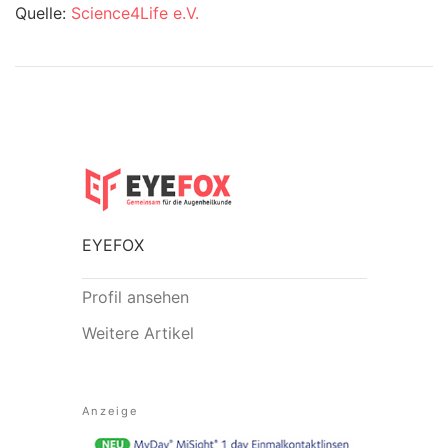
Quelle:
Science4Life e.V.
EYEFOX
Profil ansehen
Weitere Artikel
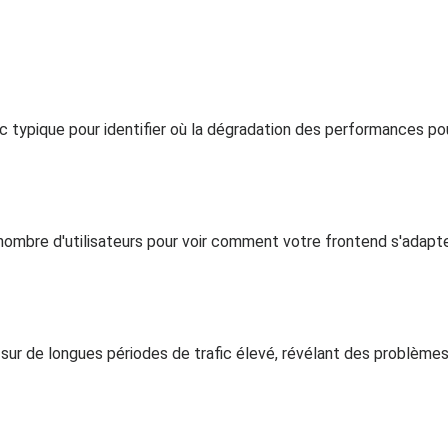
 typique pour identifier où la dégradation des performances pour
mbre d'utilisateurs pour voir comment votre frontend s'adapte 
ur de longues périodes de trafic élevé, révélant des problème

==

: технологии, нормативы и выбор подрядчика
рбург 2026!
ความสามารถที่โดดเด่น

### Your objective
In the material above, locate the line containing "mbre d'utilisateurs pour" and the line containing "ur de longues". Transcribe exactly those two lines and every line between them, and nothing more.

### Result
mbre d'utilisateurs pour voir comment votre frontend s'adapte 
ur de longues périodes de trafic élevé, révélant des problème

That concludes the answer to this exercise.